– Глупо смеяться! – сказала она и отвернулась к окошку.

За окном было пространство. За разговорами мы и не заметили, что катим по этому пространству с полями и редкими перелесками. Много солнца. Высоко по небу плывут серенькие ребристые облачка. Там же, в вышине, летчик на самолете, как пахарь на ниве, провел длинную и ровную, только белую, борозду.

«Мама хотела, чтобы я был летчиком, – вспомнилась мама и ее грустные глаза при расставании. – Может, так и будет. Дадут от ворот поворот, и кувыркайся, как хочешь».

В Тайшете в купе подсели две тетки. Они были в черных платках и почти не разговаривали. Скажет одна, отзовется другая, и долгое молчание.

– Занавески надо бы Надьке отдать, – сказала та, что постарше, у которой железные зубы.

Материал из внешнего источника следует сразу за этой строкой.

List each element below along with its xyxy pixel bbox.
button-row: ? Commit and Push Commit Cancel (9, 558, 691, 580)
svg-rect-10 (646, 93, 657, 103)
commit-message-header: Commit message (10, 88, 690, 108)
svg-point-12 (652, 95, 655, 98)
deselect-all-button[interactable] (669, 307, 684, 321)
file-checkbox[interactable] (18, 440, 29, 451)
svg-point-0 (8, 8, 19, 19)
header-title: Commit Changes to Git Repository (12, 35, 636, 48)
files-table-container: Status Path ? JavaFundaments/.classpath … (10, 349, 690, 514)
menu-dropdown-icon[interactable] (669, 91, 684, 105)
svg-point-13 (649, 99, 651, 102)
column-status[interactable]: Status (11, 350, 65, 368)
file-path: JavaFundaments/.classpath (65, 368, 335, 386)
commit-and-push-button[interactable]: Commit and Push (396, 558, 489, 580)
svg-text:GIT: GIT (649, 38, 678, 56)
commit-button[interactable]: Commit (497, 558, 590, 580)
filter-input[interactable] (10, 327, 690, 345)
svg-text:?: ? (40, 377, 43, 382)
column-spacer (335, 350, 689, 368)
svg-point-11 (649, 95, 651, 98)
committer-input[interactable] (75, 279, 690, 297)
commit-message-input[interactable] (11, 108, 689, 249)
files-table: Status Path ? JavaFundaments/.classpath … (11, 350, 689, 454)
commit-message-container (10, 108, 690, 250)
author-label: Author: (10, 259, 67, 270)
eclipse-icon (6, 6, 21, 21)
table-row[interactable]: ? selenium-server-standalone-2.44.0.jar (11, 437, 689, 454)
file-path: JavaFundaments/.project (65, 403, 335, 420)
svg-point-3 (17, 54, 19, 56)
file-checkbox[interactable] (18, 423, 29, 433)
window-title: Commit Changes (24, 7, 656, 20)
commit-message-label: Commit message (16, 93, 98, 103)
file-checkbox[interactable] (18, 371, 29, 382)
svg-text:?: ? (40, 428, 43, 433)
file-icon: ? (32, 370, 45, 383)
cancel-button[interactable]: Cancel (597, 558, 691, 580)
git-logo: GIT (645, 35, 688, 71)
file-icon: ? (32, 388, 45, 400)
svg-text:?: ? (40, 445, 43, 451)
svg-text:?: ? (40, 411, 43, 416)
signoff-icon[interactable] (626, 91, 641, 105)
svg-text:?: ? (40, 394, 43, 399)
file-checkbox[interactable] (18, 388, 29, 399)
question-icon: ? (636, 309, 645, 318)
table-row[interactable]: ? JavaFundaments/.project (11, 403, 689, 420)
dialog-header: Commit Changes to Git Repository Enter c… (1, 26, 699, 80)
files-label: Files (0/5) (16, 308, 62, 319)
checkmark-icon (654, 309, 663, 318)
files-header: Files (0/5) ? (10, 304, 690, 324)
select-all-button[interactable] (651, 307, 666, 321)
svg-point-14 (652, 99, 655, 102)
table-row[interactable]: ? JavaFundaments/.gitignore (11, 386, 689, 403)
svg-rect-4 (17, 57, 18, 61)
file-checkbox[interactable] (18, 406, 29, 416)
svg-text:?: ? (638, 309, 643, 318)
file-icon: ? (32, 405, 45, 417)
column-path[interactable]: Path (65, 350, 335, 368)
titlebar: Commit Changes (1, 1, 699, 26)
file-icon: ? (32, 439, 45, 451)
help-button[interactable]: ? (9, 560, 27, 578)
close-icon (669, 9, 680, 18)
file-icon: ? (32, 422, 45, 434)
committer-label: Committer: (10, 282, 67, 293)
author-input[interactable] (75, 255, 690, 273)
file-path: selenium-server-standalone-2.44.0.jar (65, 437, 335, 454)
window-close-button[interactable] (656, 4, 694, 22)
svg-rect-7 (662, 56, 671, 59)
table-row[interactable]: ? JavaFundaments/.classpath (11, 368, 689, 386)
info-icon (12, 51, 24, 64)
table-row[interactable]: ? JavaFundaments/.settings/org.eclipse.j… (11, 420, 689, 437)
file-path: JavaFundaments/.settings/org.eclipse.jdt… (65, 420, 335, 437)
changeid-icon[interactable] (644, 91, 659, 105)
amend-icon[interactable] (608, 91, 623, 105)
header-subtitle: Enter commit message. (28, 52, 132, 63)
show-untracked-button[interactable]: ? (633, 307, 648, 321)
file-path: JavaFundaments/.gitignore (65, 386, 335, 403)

– А, – с досадой отмахнулась другая, – кому нужно это старье!

Старшая не согласилась.

– Дык в прошлом годе он их купил. Совсем не старые оне.

– Разберутся с этим без нас!

– Кода живой был, никто не приезжал, а тута, как воронье, налетели.

Яковлева мотнула мне головой, и мы вышли в коридор.

– С похорон едут, – тихо сказала она мне и с опаской посмотрела на дверь купе. – Не повезет нам с поступлением.

– Почему? – удивился я. – Каждый день кто-нибудь умирает, так что, теперь всем на неудачу?

– Не всем, а тем, кто встречает покойника, – прошептала Яковлева, поглядывая на дверь.

– Они же не везут покойника, – не понимал я.

– Почти то же. Едут с похорон. И дух его с ними.

– Чей? – и я с опаской посмотрел на дверь.

– Чей, чей?! Покойника! Сорок дней он будет с ними.

– В нашем купе?

До глубокой ночи я сидел на откидном стульчике в коридоре. Хотелось есть, и я не знал, как лучше это сделать.

Вышла Яковлева переодетая в легкий шелковый халатик. Тонкую ее талию перетягивал голубой поясок. Из-под халатика выглядывали стройные и сильные ноги. Темно-коричневый загар подчеркивал силу и красоту их.

– Наташка, – сказал я и облизнул сухие губы, – поесть бы чего. У меня поросенок и гусь.

– Иди и ешь. Они спят.

– А он?

– Кто?

– Ну этот… что с ними. Сорок дней который…

– Он тебе не навредит. Он бесплотный и безвредный. Иди.

– Пойдем вдвоем?

– Я не хочу, – отказалась Наташка разделить со мной трапезу.

Нашарив впотьмах сумку с гусем, я отломал ему ногу, при этом до локтей выпачкав жиром руки, и тихонько выскользнул в коридор.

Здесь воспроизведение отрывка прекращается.